Камелии в жардиньерках, подстриженные кустики в горшках, космеи в вазонах. Свечи в стеклянных банках мерцают золотисто-зеленым, а в фонариках – золотисто-голубым. В одном конце сада на крыше высится пирамида пентхауса, в другом – широкая каминная труба; по бокам крыши установлено ограждение. В саду собралось человек тридцать: пьют, курят, болтают. Пахнет марихуаной. На лавочке сидит симпатичный гитарист, ловко перебирает струны; у его ног устроились три красотки. «Мама объявила бы его пределом мечтаний», – думает Эльф и вспоминает Луизу. Сердце сжимается.

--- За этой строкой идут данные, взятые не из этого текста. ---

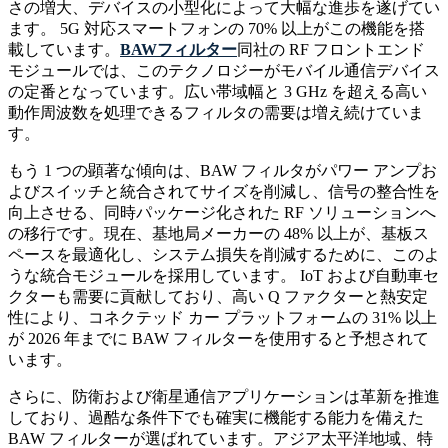
さの増大、デバイスの小型化によって大幅な進歩を遂げてい
ます。 5G 対応スマートフォンの 70% 以上がこの機能を搭
載しています。
BAWフィルター
同社の RF フロントエンド
モジュールでは、このテクノロジーがモバイル通信デバイス
の定番となっています。広い帯域幅と 3 GHz を超える高い
動作周波数を処理できるフィルタの需要は増え続けていま
す。
もう 1 つの顕著な傾向は、BAW フィルタがパワー アンプお
よびスイッチと統合されてサイズを削減し、信号の整合性を
向上させる、同時パッケージ化された RF ソリューションへ
の移行です。現在、基地局メーカーの 48% 以上が、基板ス
ペースを最適化し、システム損失を削減するために、このよ
うな統合モジュールを採用しています。 IoT および自動車セ
クターも需要に貢献しており、高い Q ファクターと熱安定
性により、コネクテッド カー プラットフォームの 31% 以上
が 2026 年までに BAW フィルターを使用すると予想されて
います。
さらに、防衛および衛星通信アプリケーションは革新を推進
しており、過酷な条件下でも確実に機能する能力を備えた
BAW フィルターが選ばれています。アジア太平洋地域、特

– Эльф! – К ней подходит Ленни с бокалом мартини. – Я так рад, что вы все пришли. Умоляю, прости, что я раньше не сообразил, кто ты.
Дин ахает от неожиданности:
– Леонард Коэн!
Тот пожимает плечами:
– Притворяться бесполезно.
– Почему ты нас не предупредила? – спрашивает Дин Эльф.
Эльф краснеет:
– Ох, Ленни, прости, мне так стыдно… – и объясняет Дину: – Он ни капельки не похож на фотографию с конверта.
– Я собирался именно этим объяснить, почему я тебя тоже не узнал, – говорит Ленни. – Грифф, Дин, я слышал ваш альбом. Мой друг на Гидре постоянно его крутит.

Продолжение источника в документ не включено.